Recent efforts have largely failed, in Fiss’s view, when ghetto residents are forced to remain in their impoverished conditions. Welfare-to-work programs offer low wages and limited futures, and educational benefits, even from the broadly lauded Head Start program, have been shown to fade without ongoing reinforcement. Fiss also finds it unlikely that a modern version of the New Deal Era’s Works Project Administration, supported by William Julius Wilson and other scholars of urban life as a way to create jobs and restore confidence, can overcome years of joblessness. Fiss’s ghetto is a social structure, not merely a geographical location, making any place-based strategy doomed to fail.

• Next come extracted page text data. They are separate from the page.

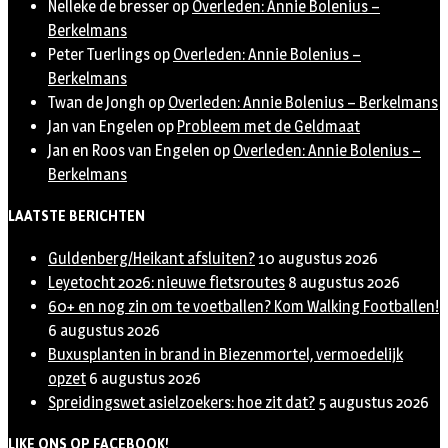
Nelleke de bresser
op
Overleden: Annie Bolenius –
Berkelmans
Peter Tuerlings
op
Overleden: Annie Bolenius –
Berkelmans
Twan de Jongh
op
Overleden: Annie Bolenius – Berkelmans
Jan van Engelen
op
Probleem met de Geldmaat
Jan en Roos van Engelen
op
Overleden: Annie Bolenius –
Berkelmans
LAATSTE BERICHTEN
Guldenberg/Heikant afsluiten?
10 augustus 2026
Leyetocht 2026: nieuwe fietsroutes
8 augustus 2026
60+ en nog zin om te voetballen? Kom Walking Footballen!
6 augustus 2026
Buxusplanten in brand in Biezenmortel, vermoedelijk
opzet
6 augustus 2026
Spreidingswet asielzoekers: hoe zit dat?
5 augustus 2026
LIKE ONS OP FACEBOOK!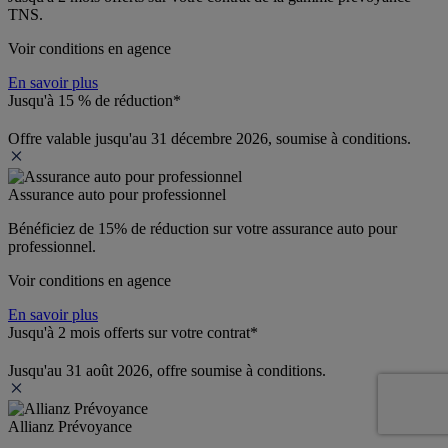
TNS.
Voir conditions en agence
En savoir plus
Jusqu'à 15 % de réduction*
Offre valable jusqu'au 31 décembre 2026, soumise à conditions.
Assurance auto pour professionnel
Bénéficiez de 
15% de réduction
 sur votre assurance auto pour 
professionnel.
Voir conditions en agence
En savoir plus
Jusqu'à 2 mois offerts sur votre contrat*
Jusqu'au 31 août 2026, offre soumise à conditions.
Allianz Prévoyance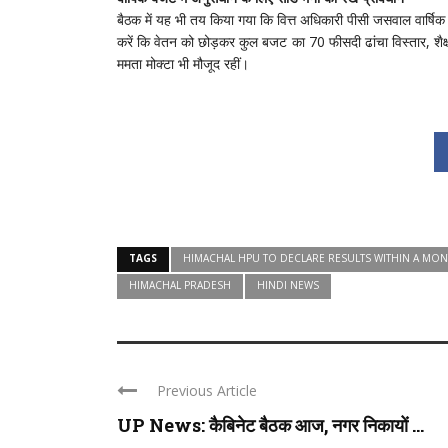
बैठक में यह भी तय किया गया कि वित्त अधिकारी पीसी जसवाल वार्षि
करें कि वेतन को छोड़कर कुल बजट का 70 फीसदी ढांचा विस्तार, शैक
ममता मोक्टा भी मौजूद रहीं।
TAGS
HIMACHAL HPU TO DECLARE RESULTS WITHIN A MON
HIMACHAL PRADESH
HINDI NEWS
Previous Article
UP News: कैबिनेट बैठक आज, नगर निकायों ...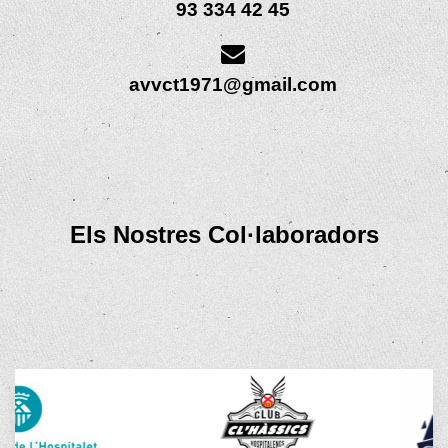
93 334 42 45
avvct1971@gmail.com
Els Nostres Col·laboradors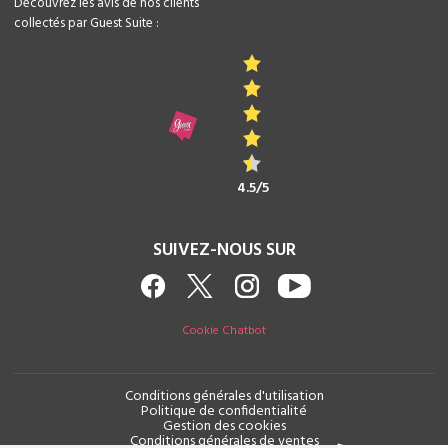
Découvrez les avis de nos clients
collectés par Guest Suite :
4.5/5
SUIVEZ-NOUS SUR
Cookie Chatbot
Conditions générales d'utilisation
Politique de confidentialité
Gestion des cookies
Conditions générales de ventes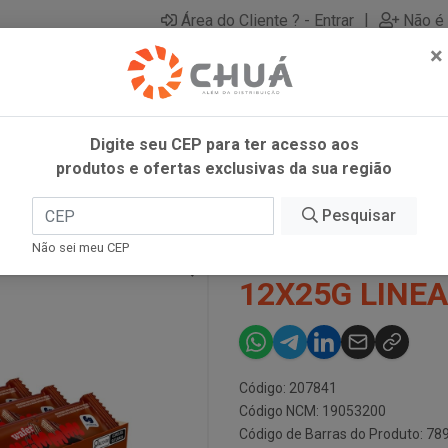
|
Área do Cliente ? - Entrar
Não é 
×
Digite seu CEP para ter acesso aos
produtos e ofertas exclusivas da sua região
LATE 12X25G LINEA
Pesquisar
WAFER HUMM
Não sei meu CEP
12X25G LINEA
Código: 207841
Código NCM: 19053200
Código de Barras do Produto: 7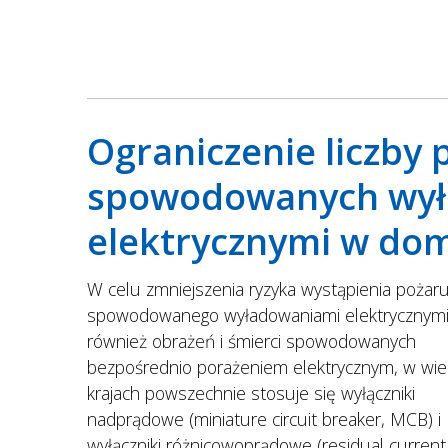
Ograniczenie liczby
spowodowanych wył
elektrycznymi w do
W celu zmniejszenia ryzyka wystąpienia pożar
spowodowanego wyładowaniami elektrycznymi,
również obrażeń i śmierci spowodowanych
bezpośrednio porażeniem elektrycznym, w wie
krajach powszechnie stosuje się wyłączniki
nadprądowe (miniature circuit breaker, MCB) i
wyłączniki różnicowoprądowe (residual current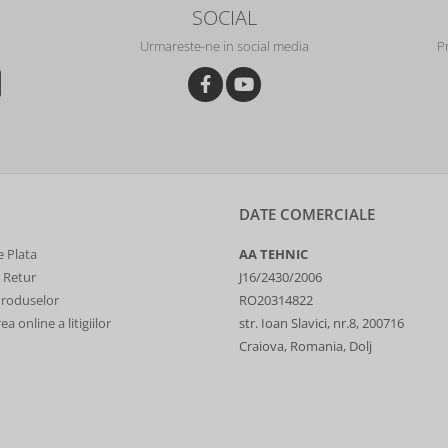
SOCIAL
Urmareste-ne in social media
P
DATE COMERCIALE
 Plata
AA TEHNIC
e Retur
J16/2430/2006
Produselor
RO20314822
a online a litigiilor
str. Ioan Slavici, nr.8, 200716
Craiova, Romania, Dolj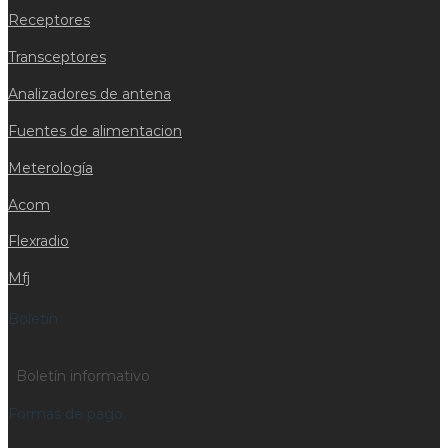
Receptores
Transceptores
Analizadores de antena
Fuentes de alimentacion
Meterología
Acom
Flexradio
Mfj
Boletín
Boletín informativo
Formas de pago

Fiss’s alternative – providing every resident an opportunity to move elsewhere – goes beyond well-intentioned social policy and planning, he says, and begins to chip away at the subjugation of inner city ghettoes. Doing so would bring residences closer to jobs, disperse the concentrated pockets of impoverished single parent households, take advantage of less heavily burdened schools and other social institutions, and provide a sense of opportunity.
To implement this, Fiss suggests using public and perhaps foundation funds to form an agency to facilitate mass relocation, subsidizing rent for relocated households and strictly enforcing antidiscrimination laws. Using a recent HUD pilot program as a guideline, Fiss estimates that this program would cost $50 billion per year.

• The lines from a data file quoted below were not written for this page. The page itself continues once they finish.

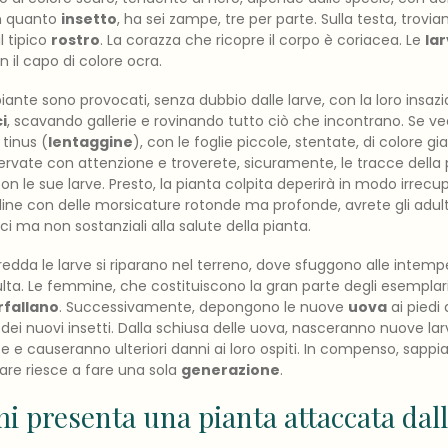
In quanto
insetto
, ha sei zampe, tre per parte. Sulla testa, tro
l tipico
rostro
. La corazza che ricopre il corpo è coriacea. Le
la
n il capo di colore ocra.
piante sono provocati, senza dubbio dalle larve, con la loro insazi
i
, scavando gallerie e rovinando tutto ciò che incontrano. Se ve
tinus (
lentaggine
), con le foglie piccole, stentate, di colore gia
vate con attenzione e troverete, sicuramente, le tracce della 
con le sue larve. Presto, la pianta colpita deperirà in modo irrecup
oline con delle morsicature rotonde ma profonde, avrete gli adul
ici ma non sostanziali alla salute della pianta.
edda le larve si riparano nel terreno, dove sfuggono alle intempe
lta. Le femmine, che costituiscono la gran parte degli esemplari 
rfallano
. Successivamente, depongono le nuove
uova
ai piedi
 dei nuovi insetti. Dalla schiusa delle uova, nasceranno nuove lar
nte e causeranno ulteriori danni ai loro ospiti. In compenso, sapp
lare riesce a fare una sola
generazione
.
i presenta una pianta attaccata dall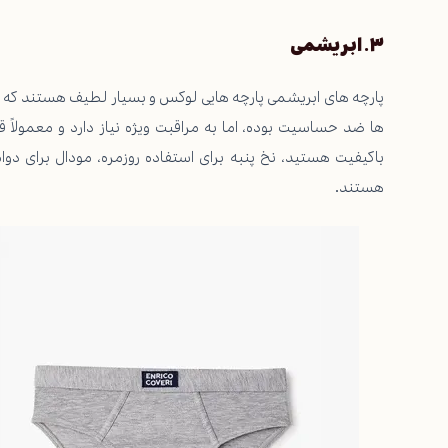
۳
.
ابریشمی
پارچه های ابریشمی پارچه هایی لوکس و بسیار لطیف هستند که حس
ها ضد حساسیت بوده، اما به مراقبت ویژه نیاز دارد و معمولاً ق
باکیفیت هستید، نخ پنبه برای استفاده روزمره، مودال برای د
هستند
.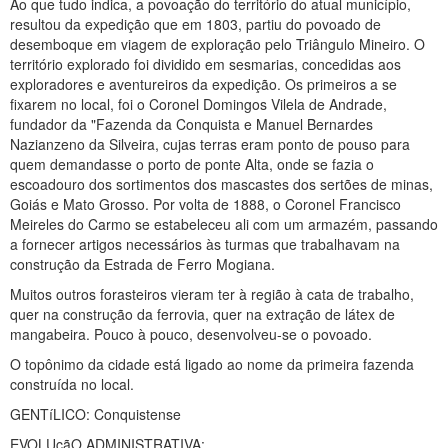
Ao que tudo indica, a povoação do território do atual município,
resultou da expedição que em 1803, partiu do povoado de
desemboque em viagem de exploração pelo Triângulo Mineiro. O
território explorado foi dividido em sesmarias, concedidas aos
exploradores e aventureiros da expedição. Os primeiros a se
fixarem no local, foi o Coronel Domingos Vilela de Andrade,
fundador da "Fazenda da Conquista e Manuel Bernardes
Nazianzeno da Silveira, cujas terras eram ponto de pouso para
quem demandasse o porto de ponte Alta, onde se fazia o
escoadouro dos sortimentos dos mascastes dos sertões de minas,
Goiás e Mato Grosso. Por volta de 1888, o Coronel Francisco
Meireles do Carmo se estabeleceu ali com um armazém, passando
a fornecer artigos necessários às turmas que trabalhavam na
construção da Estrada de Ferro Mogiana.
Muitos outros forasteiros vieram ter à região à cata de trabalho,
quer na construção da ferrovia, quer na extração de látex de
mangabeira. Pouco à pouco, desenvolveu-se o povoado.
O topônimo da cidade está ligado ao nome da primeira fazenda
construída no local.
GENTíLICO: Conquistense
EVOLUçãO ADMINISTRATIVA:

His ideas are not entirely new. A 30-year-old Chicago-area court case, Gautreaux v. Chicago Housing Authority (CHA), makes a compelling case for Fiss’s argument. In 1966, the Illinois chapter of the ACLU filed two lawsuits alleging racial discrimination by the CHA, charging that virtually all public housing sites were selected to avoid placing black families in white neighborhoods. In 1969, a federal judge ruled in favor of the plaintiffs and ordered the CHA to supply scattered-site public housing throughout the city, including white neighborhoods. In 1971, the U.S. Court of Appeals sustained the ruling and found that, since the U.S. Department of Housing and Urban Development’s (HUD) local jurisdiction encompassed the entire Chicago metropolitan area, including the suburbs, the remedy for past discrimination ought to be expanded beyond city limits. In response, HUD adapted its Section 8 rent-subsidy program to help public-housing residents move into private housing in wealthier areas of the city and suburbs. Since 1976, more than 5,000 households have relocated to more than 100 communities in six counties. Children who moved to middle-class neighborhoods had a lower incidence of behavioral problems, and adults, and later their children, were more likely to be employed.
Alexander Polikoff, one of the respondents to Fiss in the new volume, was the lead ACLU attorney in the Gautreaux case and the author of a book that essentially argued Fiss’s current case. Polikoff is now somewhat critical of Fiss’s idea: he notes that creating housing opportunities in the U.S. was not as effective during the late-1960s and early-‘70s as other equal rights efforts such as voting and school desegregation. He agrees with the merit of rent subsidy programs to broaden housing opportunities, and with the choice Fiss wants to provide to every ghetto resident. But he finds Fiss’s arguments “disappointing” for not analyzing the opportunities afforded for black advancement through the electoral system.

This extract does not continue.